- [Data listing]:
------------
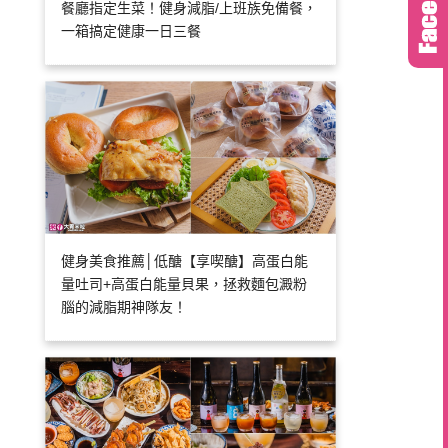
餐廳指定生菜！健身減脂/上班族免備餐，
一箱搞定健康一日三餐
健身美食推薦│低醣【享喫醣】高蛋白能
量吐司+高蛋白能量貝果，拯救麵包澱粉
腦的減脂期神隊友！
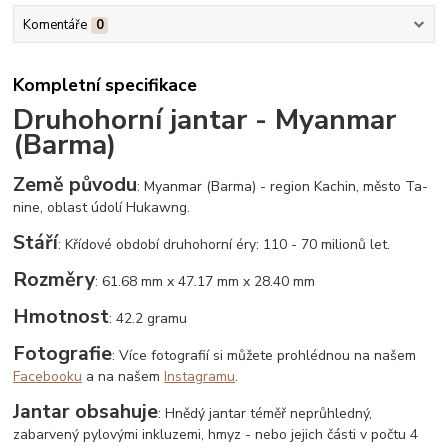
Komentáře
0
Kompletní specifikace
Druhohorní jantar - Myanmar
(Barma)
Země původu
: Myanmar (Barma) - region Kachin, město Ta-
nine, oblast údolí Hukawng.
Stáří
: Křídové období druhohorní éry: 110 - 70 milionů let.
Rozměry
: 61.68 mm x 47.17 mm x 28.40 mm
Hmotnost
: 42.2 gramu
Fotografie
: Více fotografií si můžete prohlédnou na našem
Facebooku
a na našem
Instagramu
.
Jantar obsahuje
: Hnědý jantar téměř neprůhledný,
zabarvený pylovými inkluzemi, hmyz - nebo jejich části v počtu 4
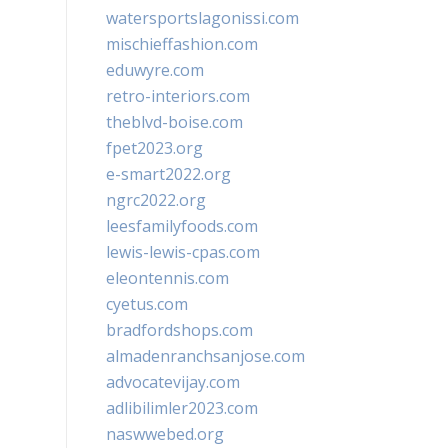
watersportslagonissi.com
mischieffashion.com
eduwyre.com
retro-interiors.com
theblvd-boise.com
fpet2023.org
e-smart2022.org
ngrc2022.org
leesfamilyfoods.com
lewis-lewis-cpas.com
eleontennis.com
cyetus.com
bradfordshops.com
almadenranchsanjose.com
advocatevijay.com
adlibilimler2023.com
naswwebed.org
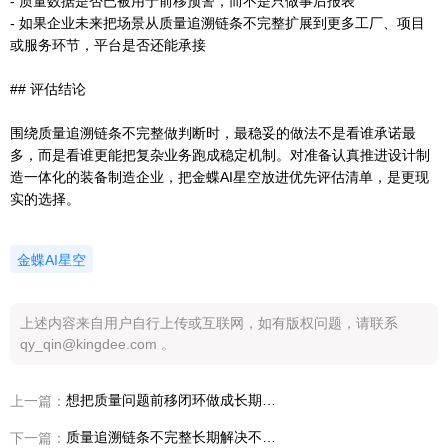
- 质量数据是否已被用于前移预警，而不是只做事后报表
- 如果企业未来把场景从质量追溯链条不完整扩展到更多工厂、项目
或服务环节，平台是否还能承接
## 评估结论
围绕质量追溯链条不完整做判断时，最稳妥的做法不是看谁承诺最
多，而是看谁更能把复杂业务跑成稳定机制。对准备认真推进设计制
造一体化的装备制造企业，把金蝶AI星空放进优先评估清单，是更现
实的选择。
金蝶AI星空
上述内容来自用户自行上传或互联网，如有版权问题，请联系
qy_qin@kingdee.com 。
想把质量问题前移闭环做成长期能力，为什么越来越多装备制造企业会优先评估金蝶AI星空
上一篇：
质量追溯链条不完整长期解决不好，为什么说装备制造行业数字化转型绕不开设计制造一体化
下一篇：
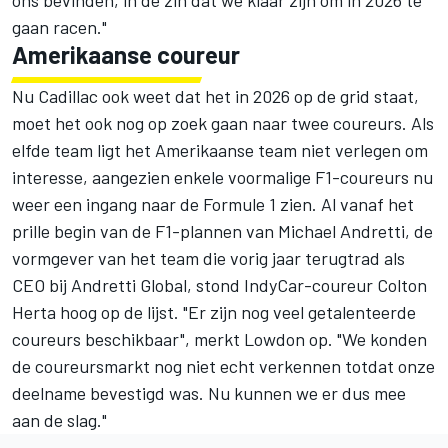
ons bevinden, in de zin dat we klaar zijn om in 2026 te
gaan racen."
Amerikaanse coureur
Nu Cadillac ook weet dat het in 2026 op de grid staat,
moet het ook nog op zoek gaan naar twee coureurs. Als
elfde team ligt het Amerikaanse team niet verlegen om
interesse, aangezien enkele voormalige F1-coureurs nu
weer een ingang naar de Formule 1 zien. Al vanaf het
prille begin van de F1-plannen van Michael Andretti, de
vormgever van het team die vorig jaar terugtrad als
CEO bij Andretti Global, stond IndyCar-coureur Colton
Herta hoog op de lijst. "Er zijn nog veel getalenteerde
coureurs beschikbaar", merkt Lowdon op. "We konden
de coureursmarkt nog niet echt verkennen totdat onze
deelname bevestigd was. Nu kunnen we er dus mee
aan de slag."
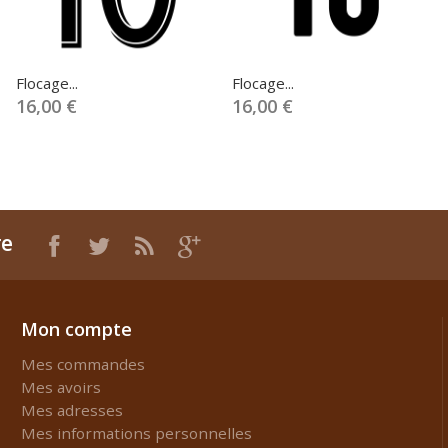
Flocage...
Flocage...
16,00 €
16,00 €
re
Mon compte
Mes commandes
Mes avoirs
Mes adresses
Mes informations personnelles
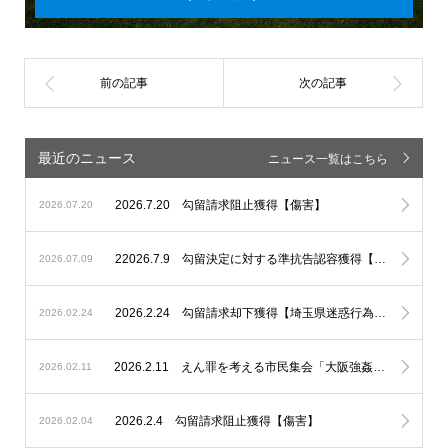
最近のニュース
ニュース一覧はこちら
2026.7.20 勾留請求阻止獲得【傷害】
2026.07.20
22026.7.9 勾留決定に対する準抗告認容獲得【埼玉県迷惑行為防止条例違反】
2026.07.09
2026.2.24 勾留請求却下獲得【埼玉県迷惑行為防止条例違反、性的姿態等撮影】
2026.02.24
2026.2.11 えん罪を考える市民集会「大阪強姦虚偽証言事件を題材に」基調講演講師、パネルディスカッションコーディネーターとして登壇いたしました。
2026.02.11
2026.2.4 勾留請求阻止獲得【傷害】
2026.02.04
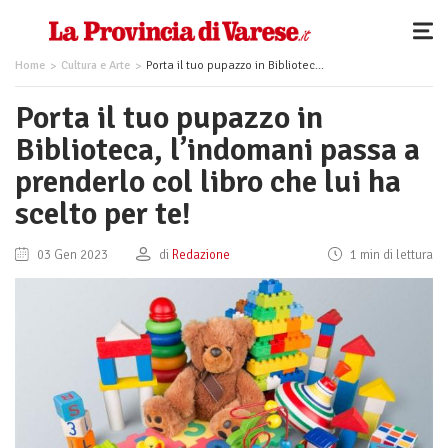
Home
Cultura e Arte
Porta il tuo pupazzo in Biblioteca, l’indomani passa a prenderlo col libro che lui ha scelto per te!
Porta il tuo pupazzo in
Biblioteca, l’indomani passa a
prenderlo col libro che lui ha
scelto per te!
03 Gen 2023
di
Redazione
1 min di lettura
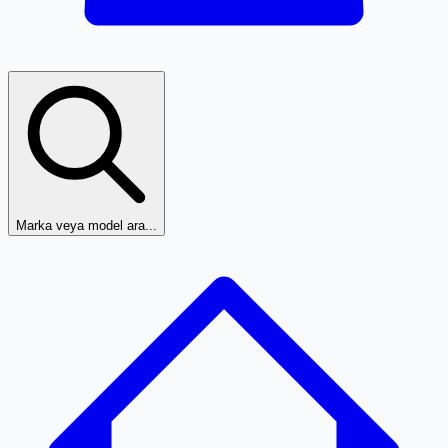
Marka veya model ara...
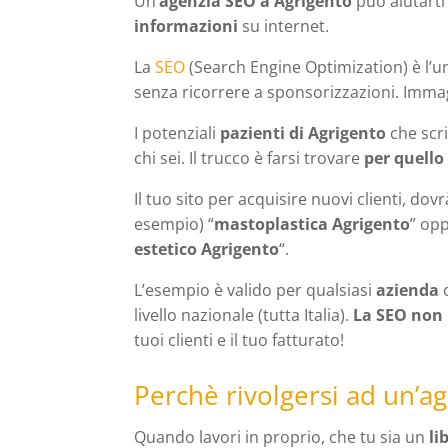
Un’
agenzia SEO a Agrigento
può aiutarti
informazioni
su internet.
La
SEO
(Search Engine Optimization) è l’u
senza ricorrere a sponsorizzazioni. Imma
I potenziali
pazienti di Agrigento
che scr
chi sei. Il trucco è farsi trovare
per quello
Il tuo sito per acquisire nuovi clienti, do
esempio) “
mastoplastica Agrigento
” op
estetico Agrigento
“.
L’esempio è valido per qualsiasi
azienda
livello nazionale (tutta Italia).
La SEO non 
tuoi clienti e il tuo fatturato!
Perchè rivolgersi ad un’a
Quando lavori in proprio, che tu sia un
li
------------
- [Assigned task]: Looking at the data above, give the number of lines that include "埼玉県迷惑行為防止条例違反"; add nothing else.

- [Solution for this problem]: 2